### ENTRIES PROVIDED

▬▬▬▬▬▬

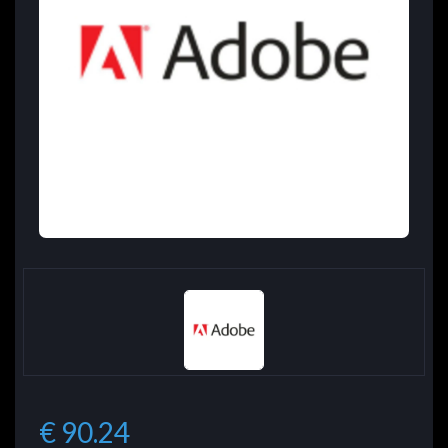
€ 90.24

▬▬▬▬▬▬

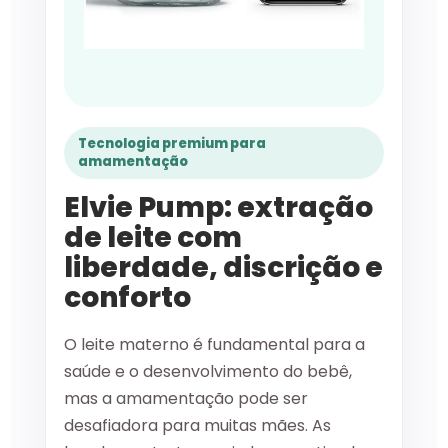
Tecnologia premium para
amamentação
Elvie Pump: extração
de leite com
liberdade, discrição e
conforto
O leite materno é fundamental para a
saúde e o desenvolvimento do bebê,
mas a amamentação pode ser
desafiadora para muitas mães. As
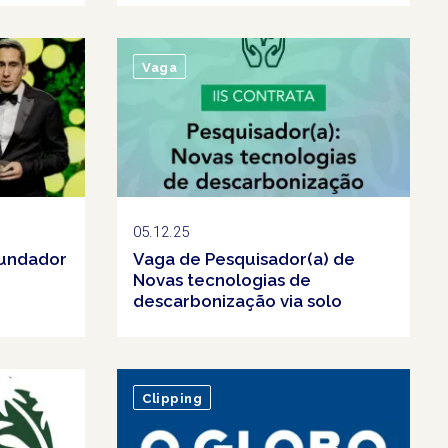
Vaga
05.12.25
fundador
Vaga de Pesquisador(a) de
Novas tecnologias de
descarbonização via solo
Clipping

▬▬▬▬▬▬

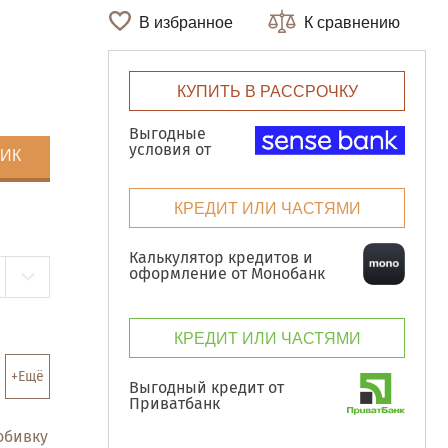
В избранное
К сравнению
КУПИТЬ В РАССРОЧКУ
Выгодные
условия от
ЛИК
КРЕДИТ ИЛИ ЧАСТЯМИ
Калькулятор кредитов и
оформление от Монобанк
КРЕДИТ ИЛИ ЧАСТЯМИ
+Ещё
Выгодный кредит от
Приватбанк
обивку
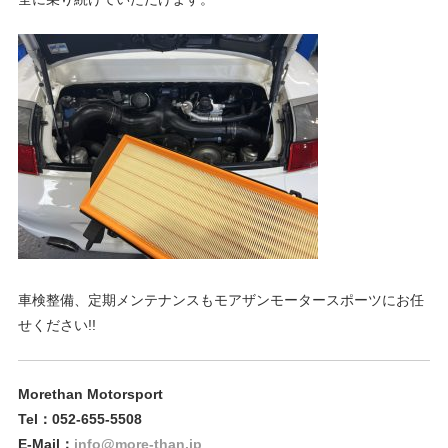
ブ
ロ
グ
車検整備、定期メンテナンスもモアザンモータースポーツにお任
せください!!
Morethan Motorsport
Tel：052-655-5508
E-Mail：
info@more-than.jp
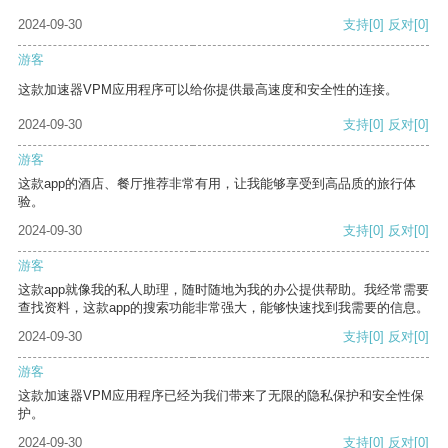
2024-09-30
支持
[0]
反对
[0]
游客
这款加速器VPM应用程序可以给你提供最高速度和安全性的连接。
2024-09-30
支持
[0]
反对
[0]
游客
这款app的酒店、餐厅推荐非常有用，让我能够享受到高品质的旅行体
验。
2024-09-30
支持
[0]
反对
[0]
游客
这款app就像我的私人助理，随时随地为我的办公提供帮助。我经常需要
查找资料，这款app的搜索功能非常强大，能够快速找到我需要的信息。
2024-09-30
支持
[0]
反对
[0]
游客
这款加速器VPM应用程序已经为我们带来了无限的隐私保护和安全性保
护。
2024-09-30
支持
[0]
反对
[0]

▬▬▬▬▬▬

### AIM OF THE EXERCISE
For the word "leite", go through the records and show each line that carries it.

### RESPONSE AREA
de leite com
O leite materno é fundamental para a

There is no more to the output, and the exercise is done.